Bread, batteries and bottled water vanish from supermarket shelves; lines snake around gas stations as people top off their tanks; and plywood covers windows. This is what many do when a severe storm is on the way. But how do farmers prepare for hurricanes, tornadoes, floods, wildfires and other extreme weather events?
If it is safe enough to stay put, they’ll take inventory and stock up on supplies in case roads flood or the power goes out. Water and food are among the most important things on their list – for both people and farm animals. For poultry farmers in particular, gas to run generators is a must to maintain the temperature in the chicken houses.
As we all know, batteries, non-perishable food, water and generators are sometimes not enough.
What do farmers do during an evacuation?
When evacuation is necessary, farmers take extra steps to ensure they have a farm to come back to. They harvest cotton, corn, soybeans and other crops as fast as possible to make sure all their hard work doesn’t go to waste.

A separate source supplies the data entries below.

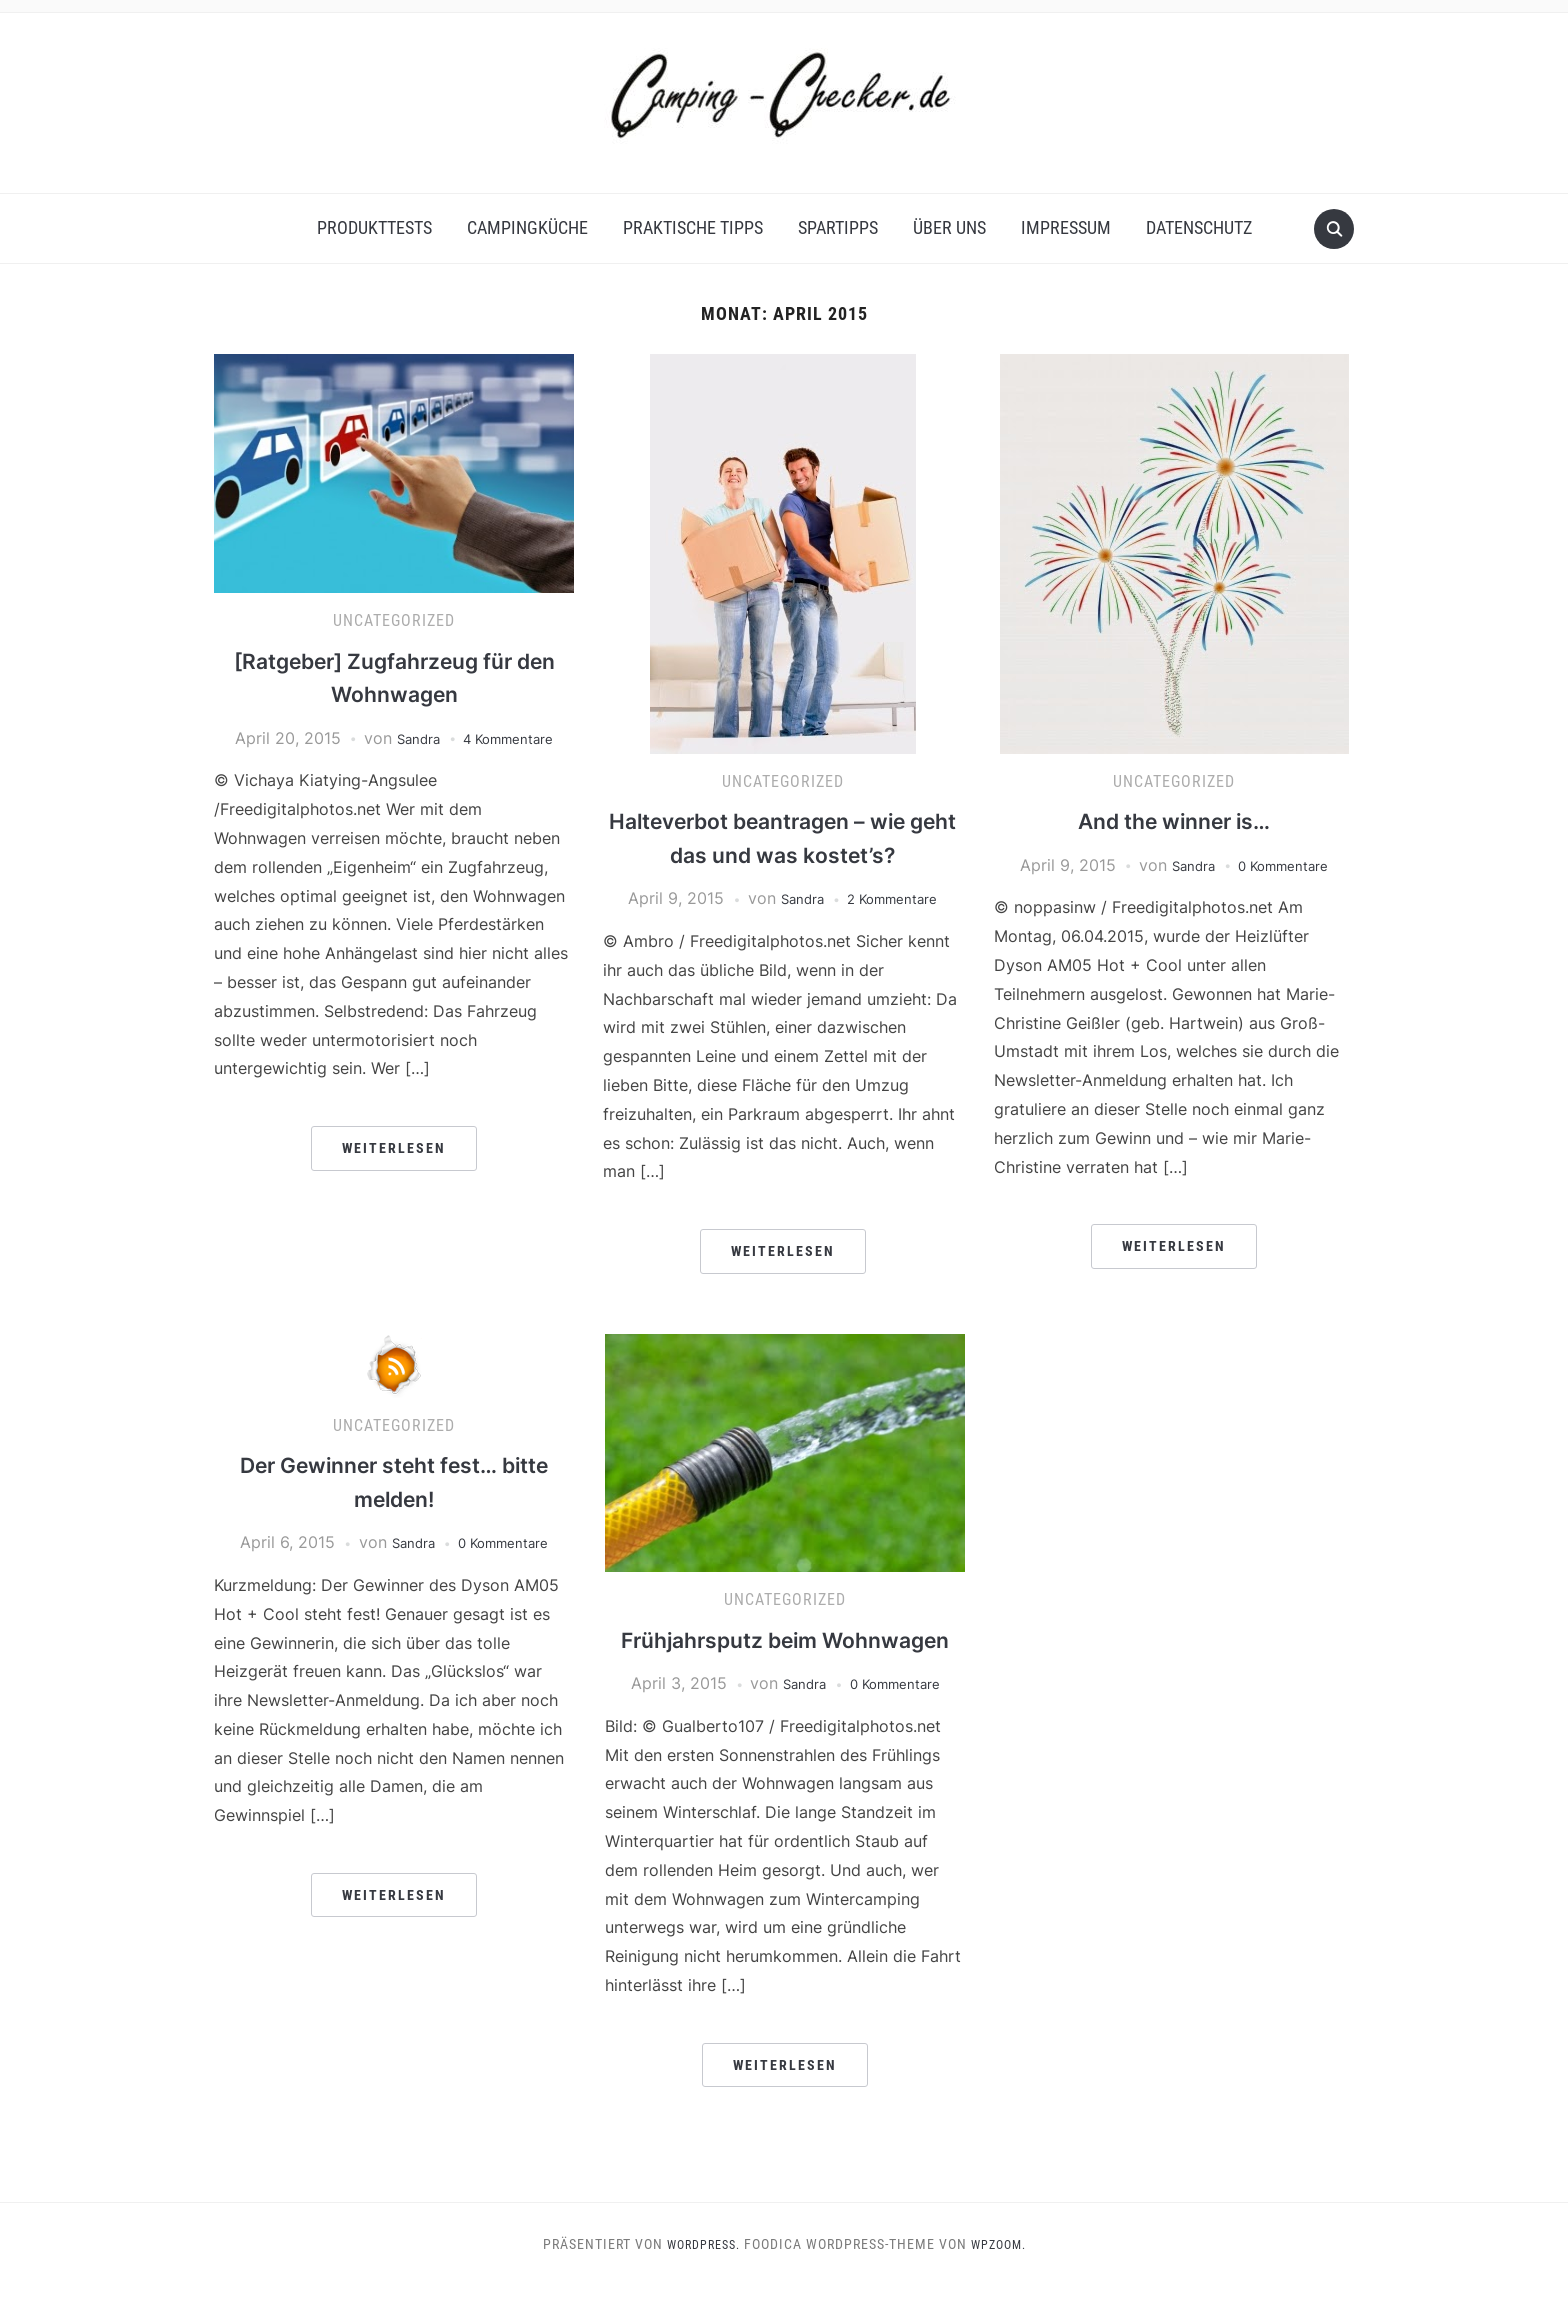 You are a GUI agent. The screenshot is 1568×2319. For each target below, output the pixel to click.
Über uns (949, 227)
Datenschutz (1199, 227)
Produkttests (374, 227)
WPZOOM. (1004, 2278)
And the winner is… (1174, 820)
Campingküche (527, 227)
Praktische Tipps (693, 227)
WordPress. (699, 2278)
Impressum (1066, 227)
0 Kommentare (1288, 865)
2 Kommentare (897, 898)
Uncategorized (394, 620)
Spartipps (838, 227)
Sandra (408, 738)
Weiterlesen (394, 1148)
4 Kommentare (513, 738) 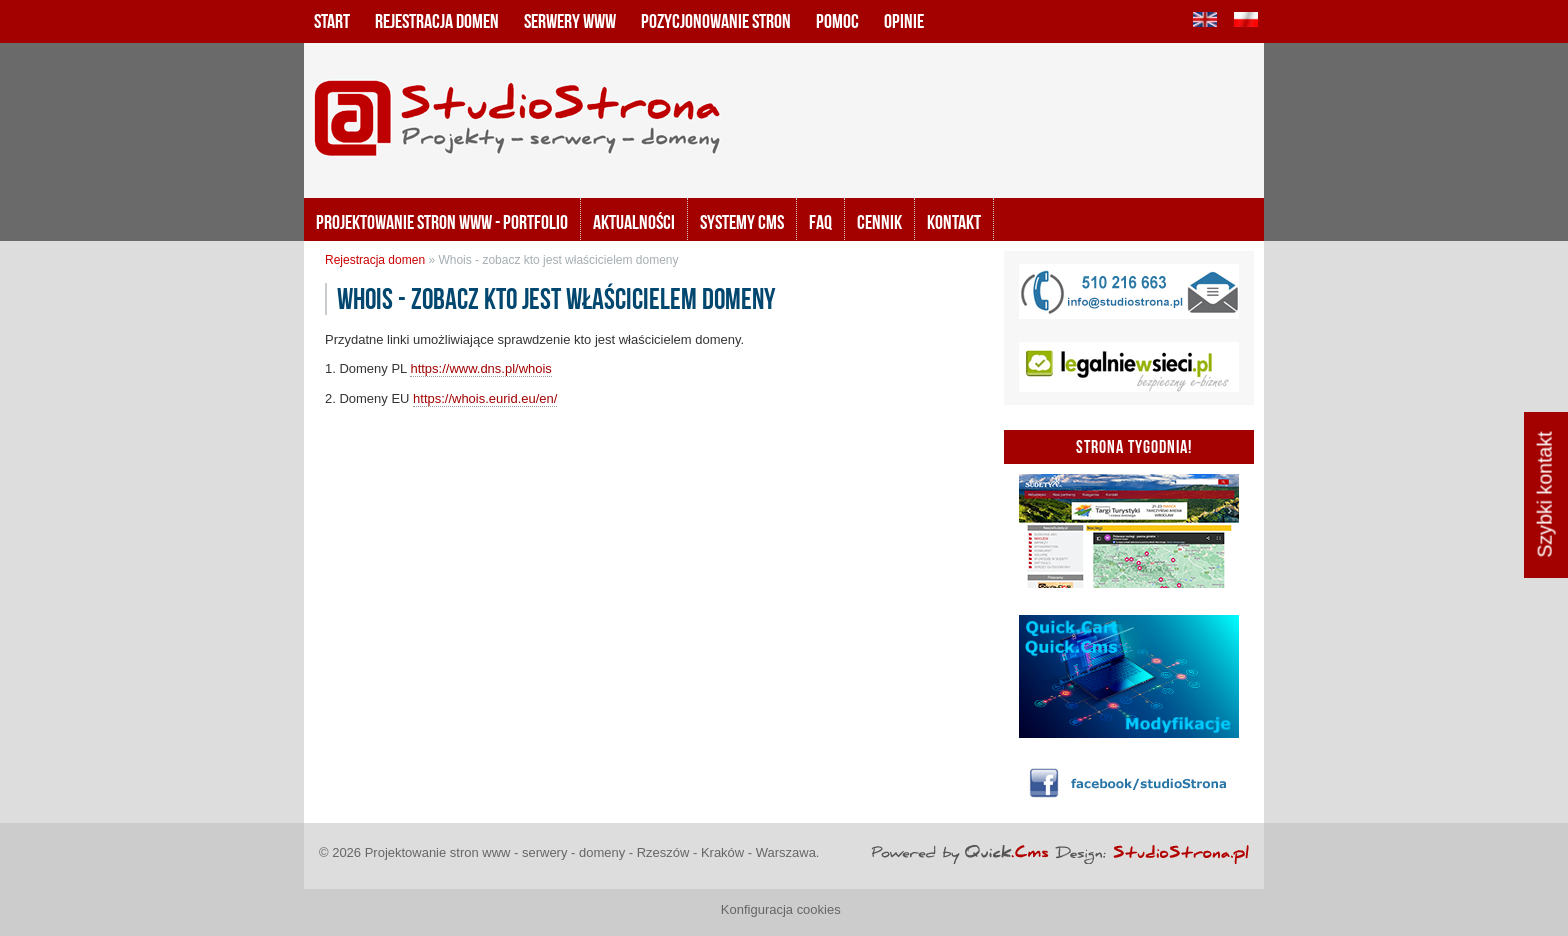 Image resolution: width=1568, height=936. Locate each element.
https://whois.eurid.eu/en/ (485, 398)
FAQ (820, 222)
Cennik (879, 222)
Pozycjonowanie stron (716, 21)
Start (332, 21)
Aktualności (634, 222)
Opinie (904, 21)
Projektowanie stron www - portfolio (442, 222)
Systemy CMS (742, 222)
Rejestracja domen (437, 21)
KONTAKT (954, 222)
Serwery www (570, 21)
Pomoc (837, 21)
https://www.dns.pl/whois (480, 368)
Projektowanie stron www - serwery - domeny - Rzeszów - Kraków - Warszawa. (592, 852)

Farm animals are evacuated if possible. Farmers load cattle, pigs and other livestock onto trailers and move them to higher ground and out of the storm’s path. The animals often go to nearby farms that have extra space to host them until the storm is over.
Farmers consider environmental stewardship during severe weather too. Manure lagoons must always have a minimum buffer of 19 inches, but when flooding is imminent farmers will lower the levels of their manure lagoons to prevent overflow. To lower levels, manure is sprayed on nearby fields as fertilizer. If lagoons do breach, the solid waste stays at the bottom, minimizing environmental impact.
Unfortunately, no matter how much we prep for severe weather, things can still go south. Farmers rely on Mother Nature to help them thrive as much as they are at her mercy.
Communities come together
The agriculture community is famous for helping neighbors in times of need – even if they are five states away. We’ve seen farmers donate truck-loads of hay to fellow farmers in Kansas, Oklahoma and Texas after a devastating wildfire. After the Hurricane Harvey, farmers in the Texas community rallied together to help everyone rebuild. When snow covered the Eastern Shore, farmers dug people out with their tractors.
Even if 364 days out of the year they compete to raise the better chicken, they set differences aside to help each other. Not even a category four hurricane can keep farmers and ranchers from lending out a helping hand. No matter what severe weather event comes their way, the agriculture community will always stand together.